Retained puppy teeth
A common Yorkie pattern: the puppy teeth do not fall out on schedule, and the adult canines come in alongside them. The result is double rows of teeth in a mouth already too small for one full set. Retained deciduous teeth get removed at spay or neuter surgery while the dog is already under anaesthesia (usually a small add-on charge of $100 to $300). Left in place, they trap food, accelerate periodontal disease, and worsen crowding. Ask your Edmonton vet to check at every visit through the 4 to 7 month window.
Professional cleaning under anaesthesia
Every adult Yorkie needs professional dental cleaning under general anaesthesia, typically every 12 to 18 months for life. A routine cleaning at an Edmonton clinic runs $600 to $1,200 including pre-anaesthetic bloodwork, IV fluids, anaesthesia, scaling, polishing, and full-mouth dental radiographs. A cleaning with extractions runs $1,500 to $3,500 depending on how many teeth and complexity. Toy-breed anaesthesia requires careful monitoring; ask about your clinic's anaesthetic protocol for small dogs at the first visit. The American Veterinary Dental College publishes the standards your vet will follow.
Pet insurance covers dental disease treatment at most providers (extractions, periodontal surgery), but most exclude routine prophylactic cleanings. Read the dental fine print before enrolling. A Yorkie with chronic dental disease over a lifetime can easily generate $10,000 to $20,000 in dental costs; insurance offsets the treatment side meaningfully.

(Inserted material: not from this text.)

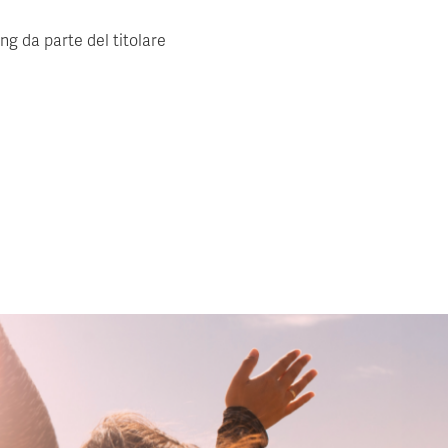
ing da parte del titolare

Portosystemic shunt: the Yorkie liver condition
Portosystemic shunt (PSS), also called a liver shunt, is a congenital vascular defect where blood from the gastrointestinal tract bypasses the liver instead of being filtered by it. Toxins that the liver normally removes (especially ammonia from protein digestion) accumulate in circulation and reach the brain. Yorkshire Terriers have one of the highest breed prevalences of congenital extrahepatic shunts. Most cases are detected before the dog reaches two years old.
Recognising symptoms
Three patterns suggest PSS in a Yorkie. The puppy fails to thrive: smaller than expected for the litter, slow weight gain, picky eater. The dog shows neurological signs one to three hours after meals: disorientation, head pressing, circling, staring at walls, brief seizures, or unresponsiveness that resolves with rest. The dog vomits more than expected or has recurrent gastrointestinal upset. Any combination of these in a young Yorkshire Terrier warrants a workup.
Diagnosis
The screening test is a paired bile acid test: a blood sample fasting, a meal, then a second sample two hours later. Bile acids that should have been cleared by a healthy liver instead spike. Cost at an Edmonton clinic runs $150 to $300. A positive bile acid test triggers imaging: abdominal ultrasound at a specialty practice ($400 to $700), and for surgical planning sometimes CT angiography ($1,500 to $2,500). Bloodwork often shows microcytic anaemia and low BUN as supporting evidence.
Treatment
Medical management is the first step regardless of surgical plan: a low-protein prescription diet, lactulose to bind ammonia in the gut, and antibiotics to reduce ammonia-producing bacteria. Many dogs stabilise quickly on medical management. Surgical correction (ameroid constrictor placement or cellophane banding to gradually close the shunting vessel) at an Edmonton specialty practice runs $5,000 to $10,000 including hospitalisation and follow-up imaging. Outcomes are good when caught early; most surgically corrected dogs go on to live normal lifespans. Untreated shunts shorten lifespan substantially. The American College of Veterinary Surgeons publishes the surgical standards.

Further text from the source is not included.